Et surtout ne pas relâcher cette pression si longtemps entretenue par les associations d’usagers et de défense du rail azuréen, ainsi que par les élus, en particulier communistes, qui n’ont jamais cessé d’être à leurs côtés. Rien n’est jamais acquis dans ce domaine. En tout cas, il convient de rendre hommage à ces citoyens qui n’ont jamais baissé les bras et qui ont joué un rôle essentiel dans la résilience de la population.
L’AÏGO ÈS D’OR ! : « L’EAU VAUT DE L’OR »
Depuis des décennies, la Roya fait partie du « château d’eau du littoral azuréen ». L’eau du fleuve, ainsi que celle de ses affluents français, a toujours répondu aux besoins en eau potable des grandes villes de la côte : Vintimille, Menton… et aussi de la principauté de Monaco.

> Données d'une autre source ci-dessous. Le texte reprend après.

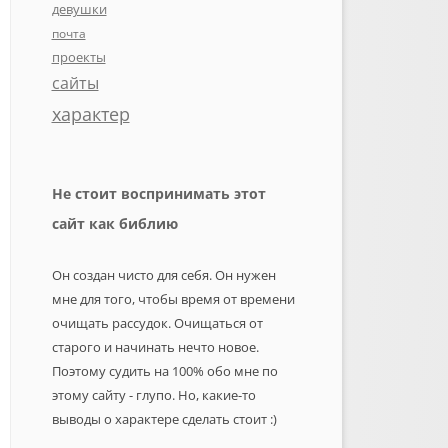
девушки
почта
проекты
сайты
характер
Не стоит воспринимать этот
сайт как библию
Он создан чисто для себя. Он нужен
мне для того, чтобы время от времени
очищать рассудок. Очищаться от
старого и начинать нечто новое.
Поэтому судить на 100% обо мне по
этому сайту - глупо. Но, какие-то
выводы о характере сделать стоит :)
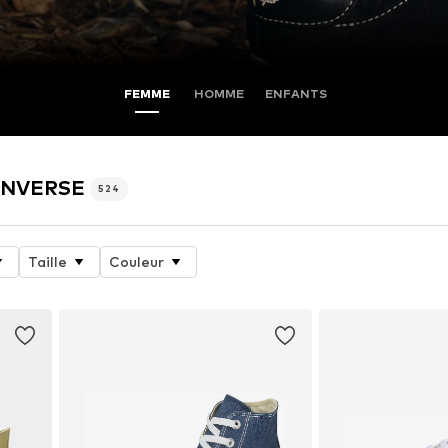
FEMME
HOMME
ENFANTS
CONVERSE
524
Taille
Couleur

Dans les grandes villes de la côte, la plus grande partie de l’eau du bassin-versant de la Roya était distribuée par Veolia.
La catastrophe a tout emporté sur son passage, de nombreuses sources ont tari ou baissé et ainsi réduit fortement le débit du fleuve et de ses affluents. C’est le moment où les élus (de droite) de la communauté d’agglomération de la Riviera française (CARF) ont décidé de modifier complètement la gestion et la distribution de l’eau dans les villages de la Roya.

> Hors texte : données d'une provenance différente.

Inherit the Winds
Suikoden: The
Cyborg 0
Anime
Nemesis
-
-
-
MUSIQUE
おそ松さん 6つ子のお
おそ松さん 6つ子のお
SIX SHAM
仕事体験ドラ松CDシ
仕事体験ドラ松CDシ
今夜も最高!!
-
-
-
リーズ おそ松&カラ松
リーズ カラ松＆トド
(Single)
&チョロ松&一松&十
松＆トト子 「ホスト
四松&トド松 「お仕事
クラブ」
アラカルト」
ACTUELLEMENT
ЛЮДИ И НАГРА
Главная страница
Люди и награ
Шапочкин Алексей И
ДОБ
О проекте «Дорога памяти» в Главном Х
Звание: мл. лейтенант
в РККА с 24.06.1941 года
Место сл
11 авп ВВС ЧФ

Jusqu’à présent, beaucoup de villages distribuaient l’eau eux-mêmes et la facturaient selon un forfait dit « au robinet ». Chaque village avait sa méthode pour déterminer le montant que devaient payer les ménages ou les syndicats d’arrosants ; concernant les hameaux, ils disposaient de puits et de sources qui leur permettaient d’être autonomes. Mais, dans les grandes villes de la côte, la plus grande partie de l’eau du bassin-versant de la Roya était distribuée par Veolia. La CARF ayant confié la gestion de l’eau de toute la vallée à Veolia, ce changement drastique va générer une forte augmentation du prix de l’eau pour les habitants de la vallée et permettre à Veolia de mettre la main sur la ressource en eau.
Jusqu’à présent beaucoup de villages distribuaient l’eau eux-mêmes et la facturaient selon un forfait dit « au robinet ».
Ce changement n’est pas anodin, car la société privée pourra donner la préférence à ses propres priorités, ce qui pourrait occasionner des situations aberrantes. Un exemple : depuis le mois de janvier 2022, le département des Alpes-Maritimes est en alerte sécheresse, des restrictions plus ou moins sévères ont été décidées tout au long de l’année par le préfet ; dans la vallée de la Roya, en détresse hydrique, comme dans le reste du département. Ces restrictions ont été appliquées, et dans le même temps la principauté de Monaco, qui n’a jamais été en alerte sécheresse, a pu continuer de remplir les piscines, d’arroser les pelouses et les golfs avec l’eau potable de la Roya.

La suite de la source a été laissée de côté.